I realized that I might have a future problem on my hands. I waited to point this out to Michael until I heard Ari clomping down the stairs to the front door.
"Listen, not one word more," I said. "What we're going to have to do is help Dad violate the terms of his parole."
"Oh." Michael looked stricken. "I guess that would seriously p.i.s.s Ari off."
"Possibly. Leave all this to me."
"Sure." Michael waved the letter in my direction. "Can I keep this?"
"No, but I'll make you a photocopy. I want Aunt Eileen to have the original. It's up to her to decide what to tell Mom."
"Oh, right." Michael shuddered. "Mom."
Ari came back upstairs with the pizza boxes. I gave him a vague smile and went into the kitchen for napkins and plates.
We'd just finished eating when Aunt Eileen called Michael. She wanted him to come home and tend to his English homework. With my multifunction printer, I made two copies of Dad's letter, one for him, one for me, and gave him the original, which I put into the manila envelope of e-mails.
"Be careful with the letter," I said.
"You bet," Michael said. "Aunt Eileen's going to want to keep the real one."

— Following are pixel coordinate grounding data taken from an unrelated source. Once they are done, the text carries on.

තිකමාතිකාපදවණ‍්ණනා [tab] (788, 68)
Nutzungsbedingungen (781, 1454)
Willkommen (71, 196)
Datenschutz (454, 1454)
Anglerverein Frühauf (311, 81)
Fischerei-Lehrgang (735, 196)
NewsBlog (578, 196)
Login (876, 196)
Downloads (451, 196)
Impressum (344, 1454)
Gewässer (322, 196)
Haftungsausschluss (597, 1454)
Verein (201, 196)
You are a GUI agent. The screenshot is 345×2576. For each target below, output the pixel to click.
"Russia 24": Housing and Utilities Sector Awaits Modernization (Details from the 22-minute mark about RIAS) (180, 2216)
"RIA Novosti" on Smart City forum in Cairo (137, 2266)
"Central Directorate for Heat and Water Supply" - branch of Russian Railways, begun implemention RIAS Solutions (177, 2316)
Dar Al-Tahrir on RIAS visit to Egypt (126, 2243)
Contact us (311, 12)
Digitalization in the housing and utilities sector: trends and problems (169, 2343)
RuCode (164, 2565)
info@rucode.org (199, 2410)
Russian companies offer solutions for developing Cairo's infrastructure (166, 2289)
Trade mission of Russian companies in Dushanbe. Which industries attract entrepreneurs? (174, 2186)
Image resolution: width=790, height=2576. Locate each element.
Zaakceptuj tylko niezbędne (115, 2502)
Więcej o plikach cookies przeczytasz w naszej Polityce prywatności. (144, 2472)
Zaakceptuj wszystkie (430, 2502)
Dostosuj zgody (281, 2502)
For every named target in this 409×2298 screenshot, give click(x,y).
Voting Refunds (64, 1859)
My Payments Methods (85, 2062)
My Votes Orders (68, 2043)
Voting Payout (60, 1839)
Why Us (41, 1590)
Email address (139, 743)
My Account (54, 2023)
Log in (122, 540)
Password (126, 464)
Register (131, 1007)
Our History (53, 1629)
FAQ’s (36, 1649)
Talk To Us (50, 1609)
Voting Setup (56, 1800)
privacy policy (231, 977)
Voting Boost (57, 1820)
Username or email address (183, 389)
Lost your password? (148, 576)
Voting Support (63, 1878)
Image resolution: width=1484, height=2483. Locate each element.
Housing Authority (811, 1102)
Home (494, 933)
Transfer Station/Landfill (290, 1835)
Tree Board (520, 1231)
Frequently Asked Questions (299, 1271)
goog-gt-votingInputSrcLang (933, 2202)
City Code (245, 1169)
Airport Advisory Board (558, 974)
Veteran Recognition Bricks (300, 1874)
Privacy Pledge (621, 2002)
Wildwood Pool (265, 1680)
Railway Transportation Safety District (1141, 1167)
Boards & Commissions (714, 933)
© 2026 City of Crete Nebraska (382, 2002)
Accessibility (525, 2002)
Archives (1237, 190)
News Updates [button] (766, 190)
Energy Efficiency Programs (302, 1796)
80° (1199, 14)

Since Sophie had never seen a pizza, I bagged up a couple of slices for her, then walked Michael down to the front door and sent him on his way home. When I came upstairs, Ari was channel-surfing in the living room. We'd set up the TV opposite the couch. I was expecting that he'd be simmering, but he looked mostly bored as he clicked through the dismal offerings with the remote. I remained wary. Any minute, I figured, he'd start lecturing me on the need to follow the laws of whatever alien world had trapped my father.
"Come sit down." He clicked off the television. "Please."
I sat close to him but turned so I could see his face, not that his carefully arranged expression told me anything. His Qi read as neutral.
"Wherever your father is," Ari said, "is out of my jurisdiction. Completely and utterly beyond any sphere in which I'm authorized to operate as a police officer or in any capacity except one."